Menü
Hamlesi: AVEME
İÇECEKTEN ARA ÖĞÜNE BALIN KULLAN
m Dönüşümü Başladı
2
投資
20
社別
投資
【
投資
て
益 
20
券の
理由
---
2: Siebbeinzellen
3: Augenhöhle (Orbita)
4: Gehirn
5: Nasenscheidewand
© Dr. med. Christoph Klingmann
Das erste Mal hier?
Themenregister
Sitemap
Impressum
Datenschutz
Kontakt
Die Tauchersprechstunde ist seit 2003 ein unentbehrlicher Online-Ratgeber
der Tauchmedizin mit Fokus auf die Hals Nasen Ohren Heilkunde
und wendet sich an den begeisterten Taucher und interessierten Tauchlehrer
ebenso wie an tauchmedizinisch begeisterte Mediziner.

* TASK BRIEF *
Of the entries above, transcribe exactly those lines that fall between the line containing "Das erste Mal hier?" and the line containing "ebenso wie an", together with those two lines.

* EXERCISE RESULT *
Das erste Mal hier?
Themenregister
Sitemap
Impressum
Datenschutz
Kontakt
Die Tauchersprechstunde ist seit 2003 ein unentbehrlicher Online-Ratgeber
der Tauchmedizin mit Fokus auf die Hals Nasen Ohren Heilkunde
und wendet sich an den begeisterten Taucher und interessierten Tauchlehrer
ebenso wie an tauchmedizinisch begeisterte Mediziner.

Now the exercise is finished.